Eventually we fought our way, elbows and knees, to a position in the gangway at the rear of the floor where, by holding on tightly to the backs of the last row of seats in front of us, we were able more or less to see and hear the ceremony of swearing in the new President and Vice-President.

Emerging buffeted but still buoyant from the congress, we walked across to the Planalto Palace to witness the handing over of the presidential authority. Here we were herded into a roped-off section at the back of the floor, from where we could neither see nor hear anything that was going on. At this point my Swedish colleague left the palace in a rage, and I heard a Norwegian colleague threatening the Chief of Protocol that he would advise the King of Norway to cancel his imminent visit. But tempers were to become more frayed than this before our longest day was out.

At 4.30pm Lord Chalfont and the delegation took part in a short and reasonably well organised ceremony at which the special missions were presented to the new President. The Americans presented a complicated and hideous silver writing set; the Japanese handed over what looked like a Jack-in-the-box; some other [Asian delegations] gave the astonished President a sort of yo-yo.

Weary figures in dripping tails and sodden ribbons wandered forlornly under the rain searching for their vanished cars

After supper we returned to the hotel to struggle into our white ties. And then our troubles really began. My wife and I were lucky in that our car only took one hour to cover the four miles from the hotel to the Alvorada Palace where the President was giving his great reception. It was raining heavily, there appeared to be practically no police attempting to control the traffic and the vast avenues, brilliantly designed by the greatest urbanists of our day (Oscar Niemeyer) for the unimpeded flow of practically any number of vehicles, within a few minutes were choked with traffic driving every way regardless of direction. 

Even the President got stuck, and eventually, fought his way through to his own reception an hour late. Lord and Lady Chalfont took two-and-a-half hours to make the journey. A large number of delegations simply stayed in their cars and went straight on round and back home.

At this point I felt that patience and good manners risked defeating the wider purposes of diplomacy. I accordingly sought out the Vice Chief of Protocol and told him in clear and cogent terms that… unless rapid and adequate steps were taken, Lord Chalfont would return to London in a mood somewhat less than gruntled. A few minutes later Lord and Lady Chalfont were summoned to the Presidential presence.

This tattered day was now drawing to its tattered close.

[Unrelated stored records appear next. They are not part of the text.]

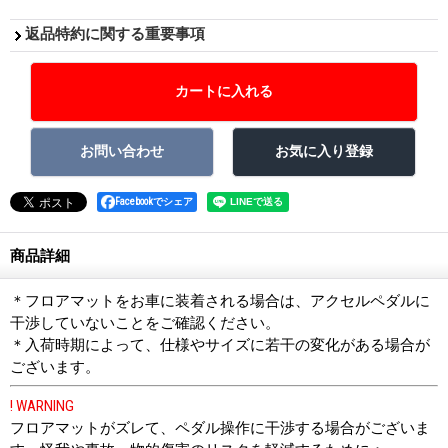
返品特約に関する重要事項
Facebookでシェア
商品詳細
＊フロアマットをお車に装着される場合は、アクセルペダルに
干渉していないことをご確認ください。
＊入荷時期によって、仕様やサイズに若干の変化がある場合が
ございます。
! WARNING
フロアマットがズレて、ペダル操作に干渉する場合がございま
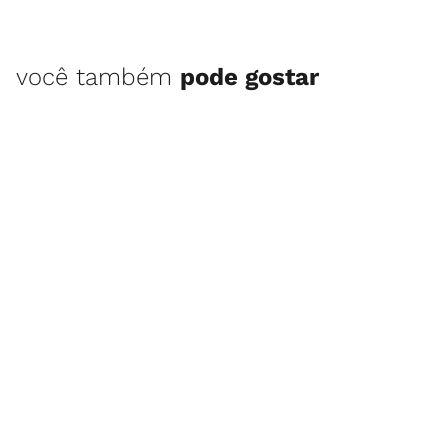
você também
pode gostar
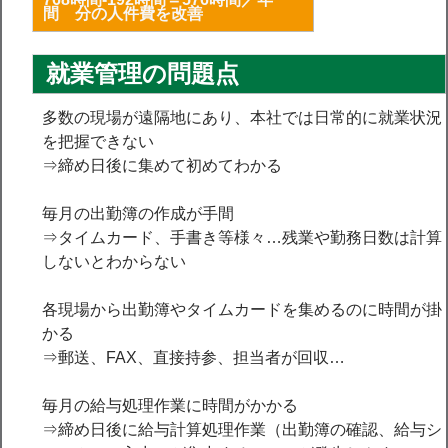
間 分の人件費を改善
就業管理の問題点
多数の現場が遠隔地にあり、本社では日常的に就業状況
を把握できない
⇒締め日後に集めて初めてわかる
毎月の出勤簿の作成が手間
⇒タイムカード、手書き等様々…残業や勤務日数は計算
しないとわからない
各現場から出勤簿やタイムカードを集めるのに時間が掛
かる
⇒郵送、FAX、直接持参、担当者が回収…
毎月の給与処理作業に時間がかかる
⇒締め日後に給与計算処理作業（出勤簿の確認、給与シ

Weary figures in dripping tails and sodden ribbons wandered forlornly under the rain searching for their vanished cars. We found ours after an hour and 40 minutes. But fate had one sweet in store for us. The Spanish Special Mission was led by the Head of General Franco’s military household. 

This splendidly be-medalled figure, in a beautiful white uniform and scarlet sash, pardonably tired and perhaps a little unobservant, mistook the ornamental water in front of the Palace for the gleaming wet pavement and stepped right into it, disappearing with dignity up to his Golden Fleece. This restored the evening for me. “Gibraltar to you!” I thought as we climbed into the car for home.

My copy for this article was submitted before Bolsonaro’s inauguration, which I am confident passed without a hitch. A happy New Year to all my readers.